= Droogs (rocks) =

Droogs are steep rocks which dot the surface of Mysore and Tamil Nadu, India.

The rocks are prominent monoliths and may resemble haystacks, some of which are 1500 ft high, and some of which have springs on the top. They provide formidable sites for fortification because most are scalable only by steps cut in them. There is a famous droog at Tiruchiripalli in Tamil Nadu, also known as the Rock Fort. This is climbed by 434 steps cut into the rock face. Temples to Ganesha and Shiva have been built there. In the 19th century, droogs were used by Superintendent of the Geological Survey of India Colonel William Lambton as sites for his theodolite. The survey, commissioned by the East India Company and completed by Sir George Everest, laid the foundation for the extensive Indian railway system.

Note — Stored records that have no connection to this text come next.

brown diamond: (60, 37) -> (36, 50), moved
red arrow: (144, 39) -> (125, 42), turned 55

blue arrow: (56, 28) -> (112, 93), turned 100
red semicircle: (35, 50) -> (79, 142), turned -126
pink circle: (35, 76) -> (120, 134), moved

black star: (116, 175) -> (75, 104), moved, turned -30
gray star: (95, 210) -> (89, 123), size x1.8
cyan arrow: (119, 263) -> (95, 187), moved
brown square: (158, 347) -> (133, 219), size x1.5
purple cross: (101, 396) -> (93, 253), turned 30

John Hatchard wrote in 2010:

If the Madurai skyline was dominated by the huge Gopuram towers of the Meenakshi temple, Trichy’s was dominated by a spectacular granite outcrop crowned by a fort and a temple. The view from the top had to be spectacular so it was a place to visit. We had passed similar upstanding natural features on the way here, huge granite monoliths, smooth and rounded like an elephant's back and spectacularly water-stained. These outcrops, found all over southern India, were called droogs. In most places they provided easily defended sites where local chieftains could base themselves. Here in Trichy it was presumably the same story.

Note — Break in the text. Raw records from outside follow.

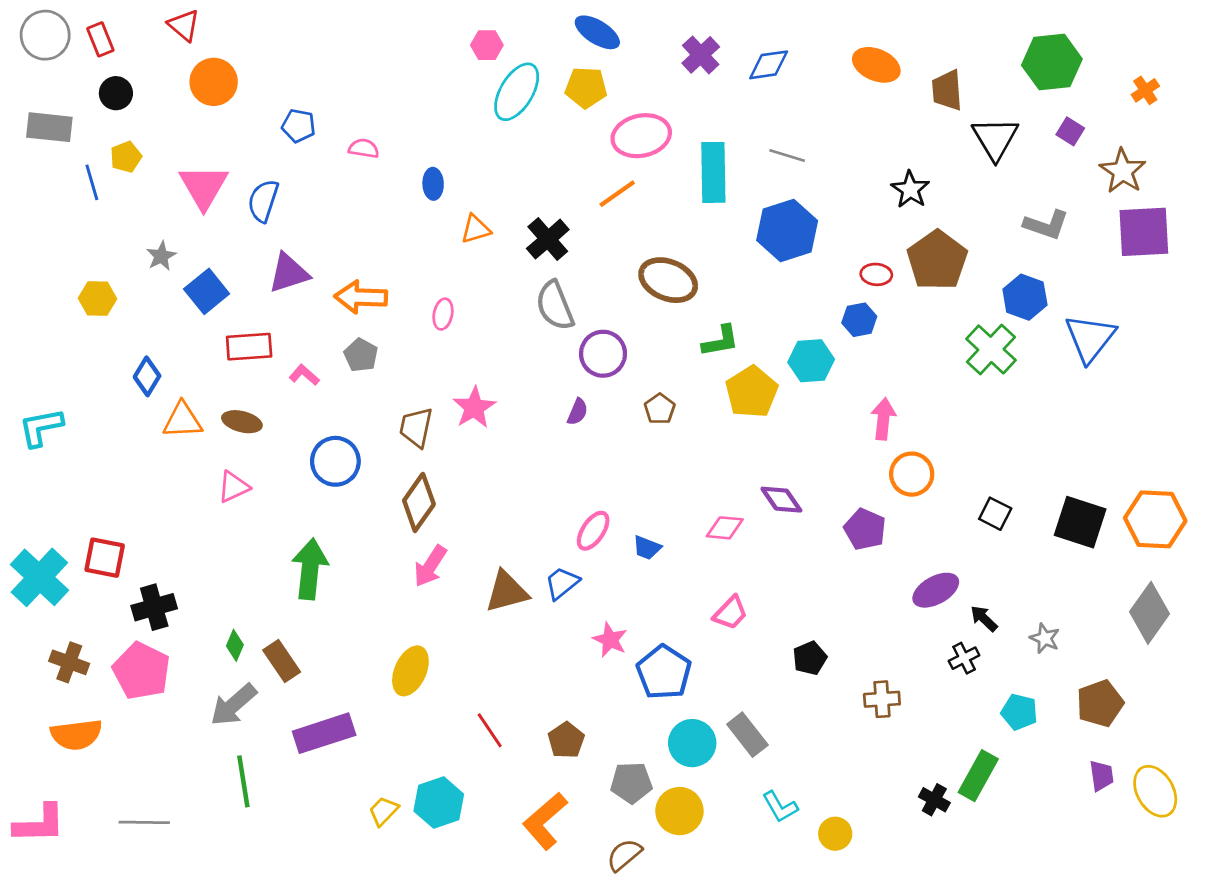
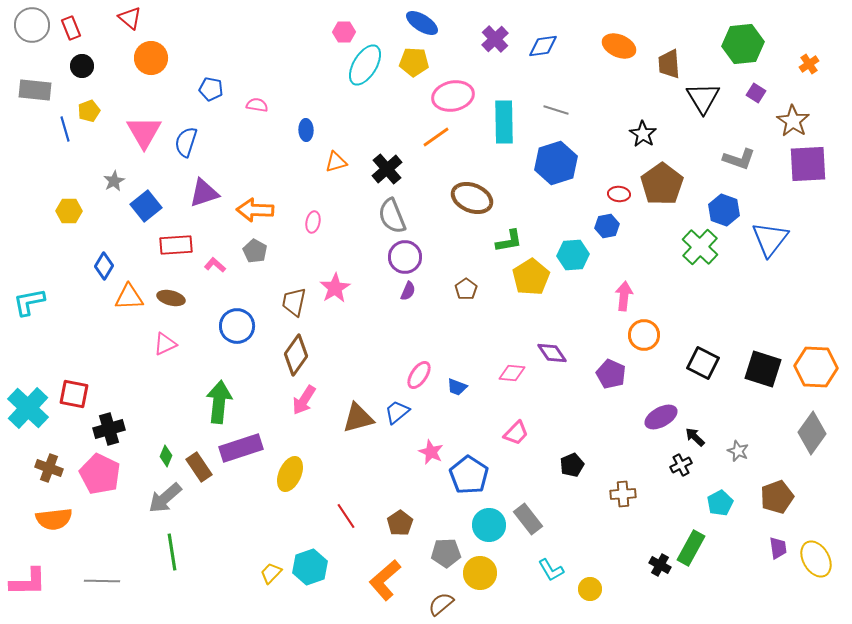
purple circle: (603, 354) -> (405, 257), moved
black square: (995, 514) -> (703, 363), size x1.4
cyan pentagon: (1019, 712) -> (720, 503), turned 30
purple rectangle: (324, 733) -> (241, 448), moved

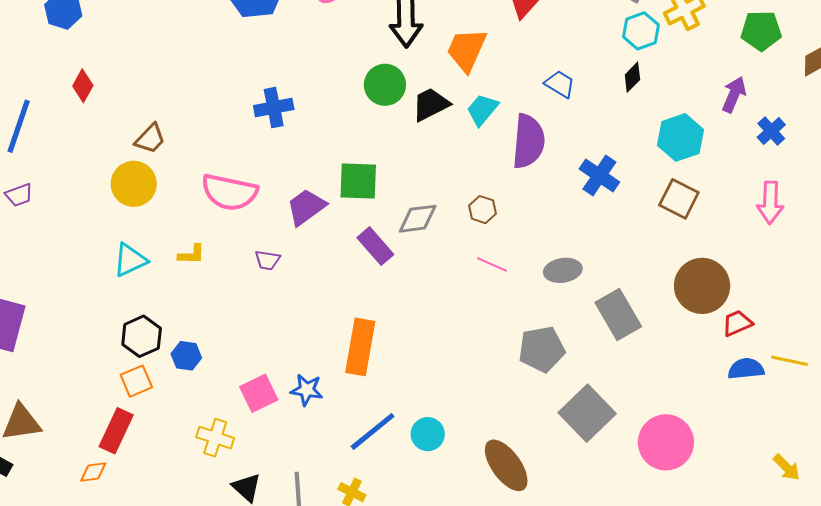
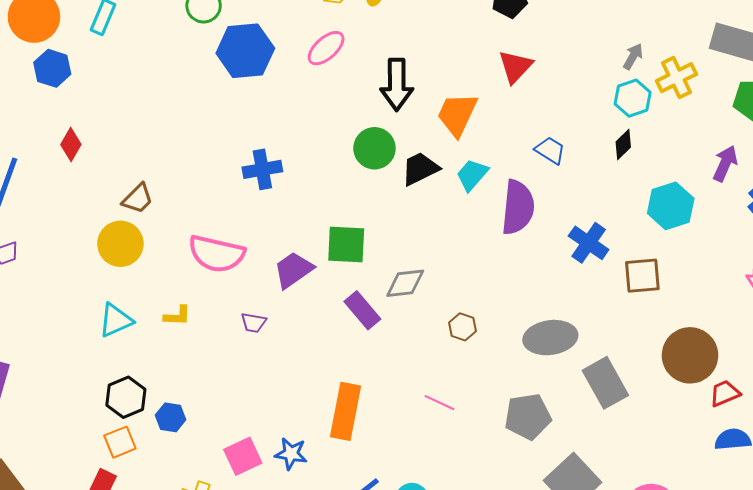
brown square: (679, 199) -> (642, 276), moved, turned -33
brown hexagon: (483, 210) -> (462, 327), moved
pink line: (492, 264) -> (439, 403), moved
gray ellipse: (563, 270) -> (550, 338), size x1.4

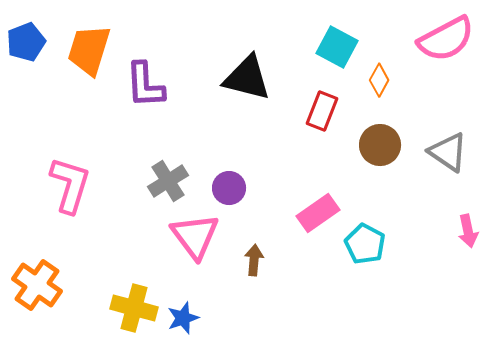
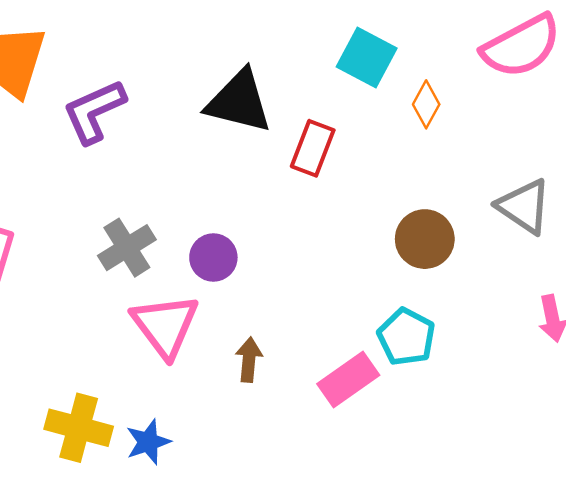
purple L-shape: (145, 85) -> (94, 111), turned 69
red rectangle: (322, 111) -> (313, 148), moved
brown circle: (380, 145) -> (425, 239), moved
pink rectangle: (318, 213) -> (348, 379), moved

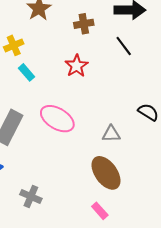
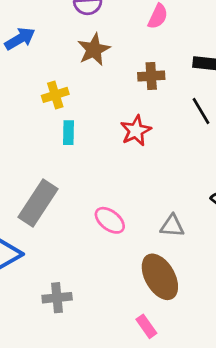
cyan rectangle: (27, 72) -> (69, 133), turned 36
pink ellipse: (57, 119) -> (110, 220), moved, size x0.7
gray cross: (31, 197) -> (57, 298), turned -35

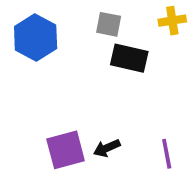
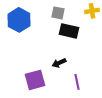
black arrow: (107, 148) -> (59, 63), moved
purple line: (167, 154) -> (77, 82), moved

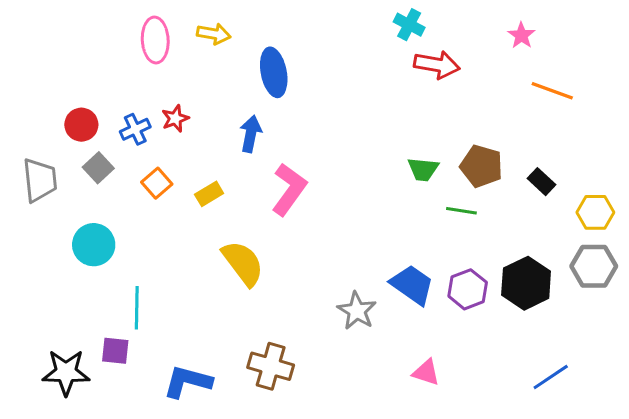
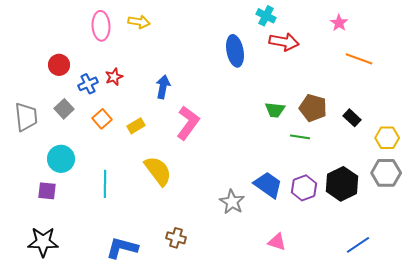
blue ellipse: (274, 72) -> (235, 51), moved
red circle: (81, 125) -> (59, 65), moved
cyan line: (137, 308) -> (105, 184), moved
purple square: (115, 351) -> (47, 191), moved
brown cross: (271, 366) -> (176, 238), size x0.7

These droogs proved of great use when, in the early 19th century, Colonel William Lambton became Superintendent of the Great Trigonometrical Survey of India. From a base line at St. Thomas Mount, Madras he worked inland and then took the survey south from Bangalore toward Cape Cormorin. He used both droogs and temple gopurams as high points on which to place the great 450-kilogram theodolite used to measure his angles. This survey, commissioned by the English East India Company, gave it an accurate account of the lands it now controlled and was the most remarkable exercise of its kind ever undertaken anywhere. There is a story that while attempting to establish the theodolite on a certain droog, Lambton ran into trouble with a local Muslim chief who believed he was really intent on spying on his harem.